American blues musician (1914–1948)

John Lee Curtis "Sonny Boy" Williamson (March 30, 1914 - June 1, 1948) was an American blues harmonica player and singer-songwriter. He is often regarded as the pioneer of the blues harp as a solo instrument. He played on hundreds of recordings by many pre–World War II blues artists. Under his own name, he was one of the most recorded blues musicians of the 1930s and 1940s and is closely associated with Chicago producer Lester Melrose and Bluebird Records. His popular songs, original or adapted, include "Good Morning, School Girl", "Sugar Mama", "Early in the Morning", and "Stop Breaking Down".

Williamson's harmonica style was a great influence on postwar performers. Later in his career, he was a mentor to many up-and-coming blues musicians who moved to Chicago, including Muddy Waters. In an attempt to capitalize on Williamson's fame, Aleck "Rice" Miller began recording and performing as Sonny Boy Williamson in the early 1940s, and later, to distinguish the two, John Lee Williamson came to be known as Sonny Boy Williamson I or "the original Sonny Boy".

==Biography and career==
Williamson was born in Madison County, Tennessee, near Jackson, in 1914. His original recordings are in the country blues style, but he soon demonstrated skill at making the harmonica a lead instrument for the blues and popularized it for the first time in a more urban blues setting. He has been called "the father of modern blues harp". While in his teens he joined Yank Rachell and Sleepy John Estes, playing with them in Tennessee and Arkansas. In 1934 he settled in Chicago.

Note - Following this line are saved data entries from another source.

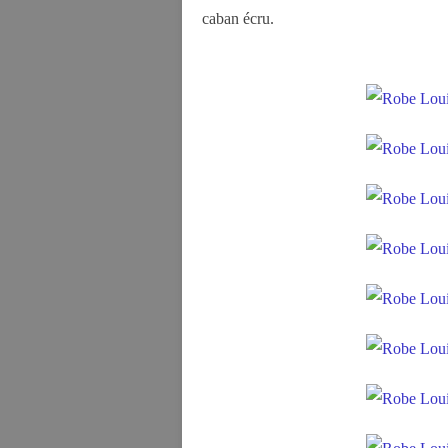
caban écru.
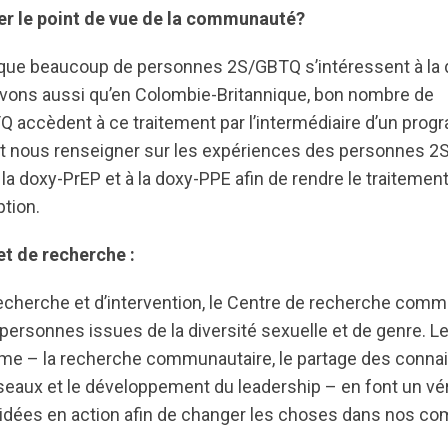
r le point de vue de la communauté?
ue beaucoup de personnes 2S/GBTQ s’intéressent à la d
vons aussi qu’en Colombie-Britannique, bon nombre de
accèdent à ce traitement par l’intermédiaire d’un pro
t nous renseigner sur les expériences des personnes 2
la doxy-PrEP et à la doxy-PPE afin de rendre le traitemen
ption.
et de recherche :
 recherche et d’intervention, le Centre de recherche com
personnes issues de la diversité sexuelle et de genre. L
sme – la recherche communautaire, le partage des connai
eaux et le développement du leadership – en font un véri
 idées en action afin de changer les choses dans nos 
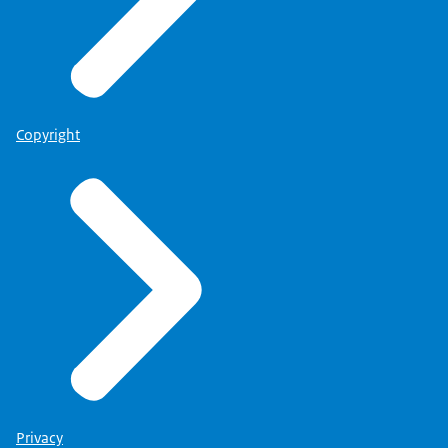
Copyright
Privacy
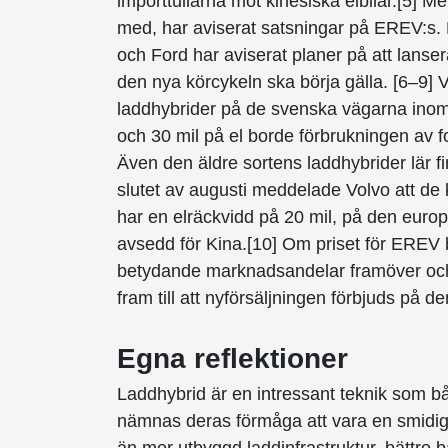
importtullarna mot kinesiska elbilar.[5] M
med, har aviserat satsningar på EREV:s
och Ford har aviserat planer på att lanse
den nya körcykeln ska börja gälla. [6–9] 
laddhybrider på de svenska vägarna inom 
och 30 mil på el borde förbrukningen av fo
Även den äldre sortens laddhybrider lär f
slutet av augusti meddelade Volvo att de
har en elräckvidd på 20 mil, på den europ
avsedd för Kina.[10] Om priset för EREV b
betydande marknadsandelar framöver och 
fram till att nyförsäljningen förbjuds på
Egna reflektioner
Laddhybrid är en intressant teknik som båd
nämnas deras förmåga att vara en smidig 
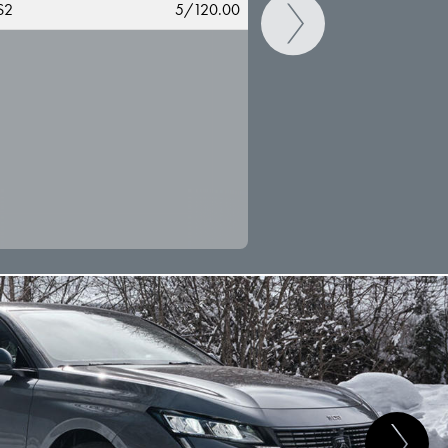
S2
5/120.00
CAMBIAR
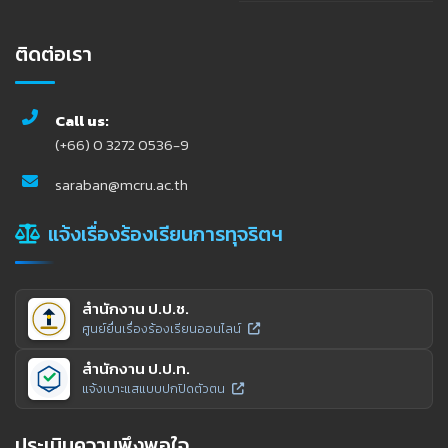
ติดต่อเรา
Call us:
(+66) 0 3272 0536-9
saraban@mcru.ac.th
แจ้งเรื่องร้องเรียนการทุจริตฯ
สำนักงาน ป.ป.ช.
ศูนย์ยื่นเรื่องร้องเรียนออนไลน์
สำนักงาน ป.ป.ท.
แจ้งเบาะแสแบบปกปิดตัวตน
ประเมินความพึงพอใจ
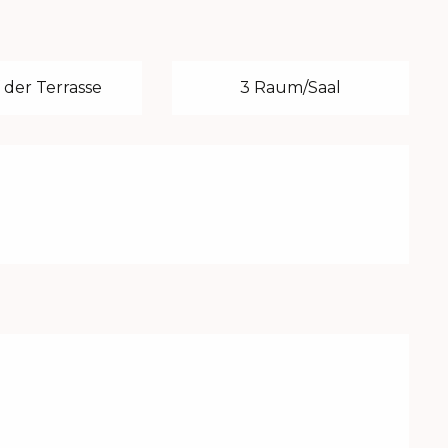
 der Terrasse
3 Raum/Saal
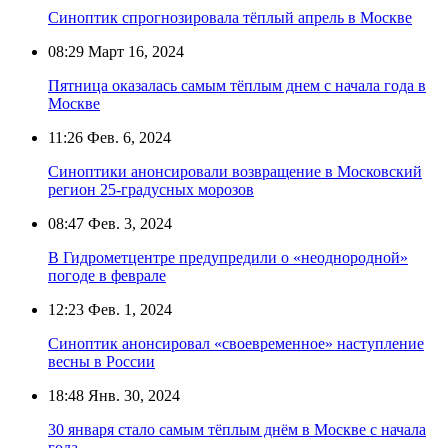
Синоптик спрогнозировала тёплый апрель в Москве
08:29
Март 16, 2024
Пятница оказалась самым тёплым днем с начала года в
Москве
11:26
Фев. 6, 2024
Синоптики анонсировали возвращение в Московский
регион 25-градусных морозов
08:47
Фев. 3, 2024
В Гидрометцентре предупредили о «неоднородной»
погоде в феврале
12:23
Фев. 1, 2024
Синоптик анонсировал «своевременное» наступление
весны в России
18:48
Янв. 30, 2024
30 января стало самым тёплым днём в Москве с начала
года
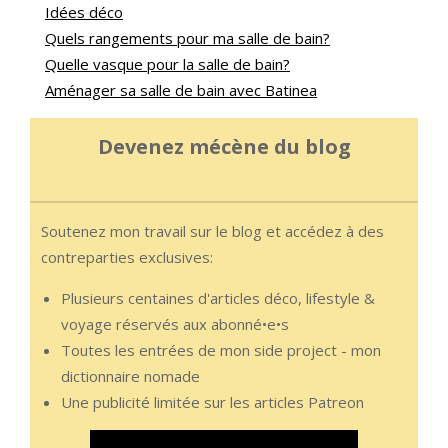
Idées déco
Quels rangements pour ma salle de bain?
Quelle vasque pour la salle de bain?
Aménager sa salle de bain avec Batinea
Devenez mécène du blog
Soutenez mon travail sur le blog et accédez à des
contreparties exclusives:
Plusieurs centaines d'articles déco, lifestyle &
voyage réservés aux abonné•e•s
Toutes les entrées de mon side project - mon
dictionnaire nomade
Une publicité limitée sur les articles Patreon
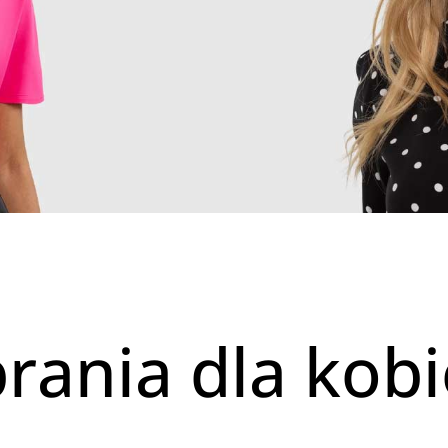
ania dla kobi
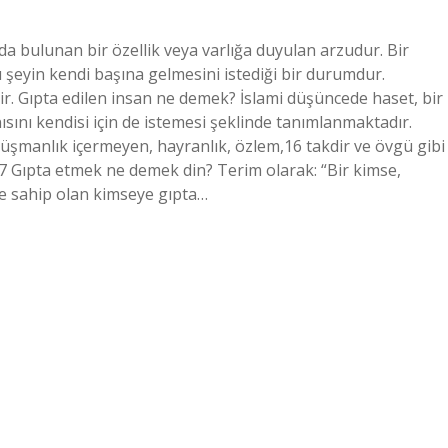
da bulunan bir özellik veya varlığa duyulan arzudur. Bir
ı şeyin kendi başına gelmesini istediği bir durumdur.
dir. Gıpta edilen insan ne demek? İslami düşüncede haset, bir
ısını kendisi için de istemesi şeklinde tanımlanmaktadır.
düşmanlık içermeyen, hayranlık, özlem,16 takdir ve övgü gibi
.17 Gıpta etmek ne demek din? Terim olarak: “Bir kimse,
e sahip olan kimseye gıpta…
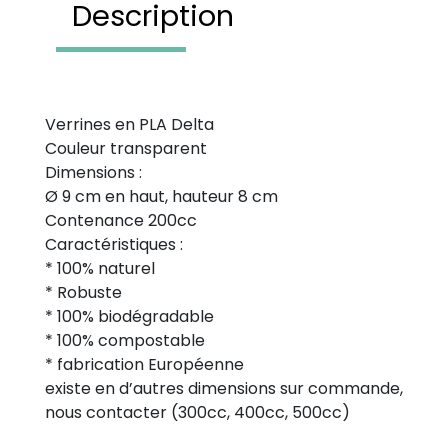
Description
Verrines en PLA Delta
Couleur transparent
Dimensions :
Ø 9 cm en haut, hauteur 8 cm
Contenance 200cc
Caractéristiques :
* 100% naturel
* Robuste
* 100% biodégradable
* 100% compostable
* fabrication Européenne
existe en d’autres dimensions sur commande,
nous contacter (300cc, 400cc, 500cc)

Williamson first recorded in 1937, for Bluebird Records, and his first recording, "Good Morning, School Girl", became a standard. He was popular among black audiences throughout the southern United States and in Midwestern industrial cities, such as Detroit and Chicago, and his name was synonymous with the blues harmonica for the next decade. Other well-known recordings of his include "Sugar Mama", "Shake the Boogie", "Better Cut That Out", "Sloppy Drunk", "Early in the Morning", "Stop Breaking Down", and "Hoodoo Hoodoo" (also known as "Hoodoo Man Blues"). In 1947, "Shake the Boogie" made number 4 on Billboards Race Records chart. Williamson's style influenced many blues harmonica performers, including Billy Boy Arnold, Junior Wells, Sonny Terry, Little Walter, and Snooky Pryor. He was the most widely heard and influential blues harmonica player of his generation. His music was also influential on many of his non-harmonica-playing contemporaries and successors, including Muddy Waters (who played guitar with Williamson in the mid-1940s) and Jimmy Rogers (whose first recording in 1946 was as a harmonica player, performing an uncanny imitation of Williamson's style). These and other artists, both blues and rock, have helped popularize his songs through subsequent recordings.

Williamson recorded prolifically both as a bandleader and as a sideman over the course of his career, mainly for Bluebird. Before Bluebird moved to Chicago, where it eventually became part of RCA Records, many early sessions took place at the Leland Tower, a hotel in Aurora, Illinois. The top-floor nightclub at the Leland, known as the Sky Club, was used for live broadcasts of big bands on a local radio station and, during off hours, served as a recording studio for Williamson's early sessions and those of other Bluebird artists.

==Death and legacy==
Williamson's final recording session took place in Chicago in December 1947, in which he accompanied Big Joe Williams. On June 1, 1948, Williamson was killed in an apparent robbery on Chicago's South Side as he walked home from a performance at the Plantation Club, at 31st St. and Giles Avenue, a tavern just a block and a half from his home, at 3226 S. Giles. Williamson's final words are reported to have been "Lord have mercy". His killer was never traced.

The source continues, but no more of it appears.